Well, thank you for the response, but I am not very satisfied with the answers.

The crux of disagreement is the method of delivery and the importance of the upgrade requiring this sort of injection. You write:

> Available alternatives are not great, such as using DPI everywhere, DNS modification (we use DNSSEC), or a walled garden (all service disrupted while in walled garden). These methods tend to be more costly and cause more disruption for customers.

I'm still not convinced as to why a phone call or an email would not suffice. What information is specifically being cited by customers as "information overload"? Why can this not simply be a notification as a part of the Xfinity main page? Why isn't an email that only has information on the EOL of a modem is less obstructive than yet another pop-up for users who are trained to ignore pop-ups?

The case for an injection isn't really made simply because other intrusive methods are more intrusive; the presentation of the message itself is just more information in a sea of information, and the criticality of the issue isn't sufficiently justified either. This is not the appropriate way of communicating information that has no such urgency. It's a very nice thing to phase out modems that are EOL, sure, I will grant that. But the information is not so urgent that it needs to be delivered right now or injected into the webpage. That is not something the ISP should be doing, which I suspect is another point of contention that will be had.


The arrogance is unreal. Your difficulty communicating with your customers is not my problem. Keep it out of my website.

This is a perfect example of the culture problem at Comcast. You seem to have worked yourselves into believing that you're something other than a dumb pipeline. Now you feel entitled to stick your fingers into the content.

I suspect this mass-psychosis is coming from the top, and the need to move into higher-margin businesses. Keep your messages on xfinity.com.


> Available alternatives are not great

You admit alternatives exist, but decided to modify webpages anyway? Adding your own modifications to a copyright protected work (e.g. any web page) creates a derivative work. Generally only the copyright holder of the original work can create or authorize derivative works. Unless you have a license the copyright holder for each webpage you are modifying, this is copyright infringement. Why did your legal department approve a plant that might make the company liable for up to $150,000 per work infringed?

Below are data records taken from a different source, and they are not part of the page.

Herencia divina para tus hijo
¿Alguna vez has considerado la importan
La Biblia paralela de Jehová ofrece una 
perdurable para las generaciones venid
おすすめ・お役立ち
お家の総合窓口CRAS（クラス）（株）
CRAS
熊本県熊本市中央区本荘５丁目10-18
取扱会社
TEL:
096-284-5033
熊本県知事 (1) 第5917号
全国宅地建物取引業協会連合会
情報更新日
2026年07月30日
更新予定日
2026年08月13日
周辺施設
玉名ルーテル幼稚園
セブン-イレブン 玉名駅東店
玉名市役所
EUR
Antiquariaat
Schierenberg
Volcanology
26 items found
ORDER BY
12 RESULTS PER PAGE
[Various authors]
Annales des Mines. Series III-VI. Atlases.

> It was not an ad - it was a request

As a Comcast customer, I request you discontinue this injecting of javascript into webpages for ANY reason, unreasonably limiting an INFINITE RESOURCE and monopolizing localities so you are the only viable choice. This should not be the behavior of the largest telecom provider in the continental US. We deserve better.

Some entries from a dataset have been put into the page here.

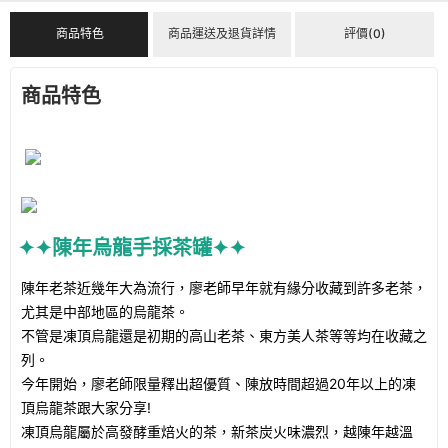
商品特色
商品運送及退貨詳情
評價(0)
商品特色
✦✦陳年烏龍手採茶罐✦✦
陳年老茶近幾年大為流行，廖老師早年就有緣分收藏到許多老茶，
尤其是中部地區的烏龍茶。
不管是凍頂烏龍還是初期的高山老茶、東方美人茶等等均在收藏之
列。
今年開始，廖老師限量釋出超優質、陳放時間超過20年以上的凍
頂烏龍茶跟大家分享!
凍頂烏龍屬於高發酵重焙火的茶，新茶炭火味濃烈，越陳年越溫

Just a small note that as a customer I would prefer to be redirected to a notice hosted on your website so there is no confusion about the source of the notification. If I saw this pop up on a website I visited daily I would probably think it was spam and ignore it.


The problem here is that I've had the exact same thing happen, and zero attempt was given. The stupid part? My modem was not EOL, was a BYOM (bring your own modem) that had many years left before EOL. I'm pretty damn sure they're using this as a "first line of contact," not final.


(a) It's not critical, it's a marketing message.

(b) Pretty sure if the person's modem were to actually stop working, they would get in touch with their ISP.

Man-in-the-middle attacks by an internet provider are hacking and a breach of trust, and should be criminal in my opinion.


I hate to be too cynical, but in today's 'regulatory framework' it's easy to interpret this method of "notification" as merely a test to use for future notifications.

Not getting fast enough Netflix? Here's your message, injected every time you go to their site. Not getting the best search results? Try the new Xfinity search, it's faster and won't cost you the $.002 that Google search will cost.

This is a very slippery slope, and one that we're already sliding down thanks to Ajit Pai's FCC.

Expect to see more of this behavior from Comcast, as no amount of customer outcry can now prevent it.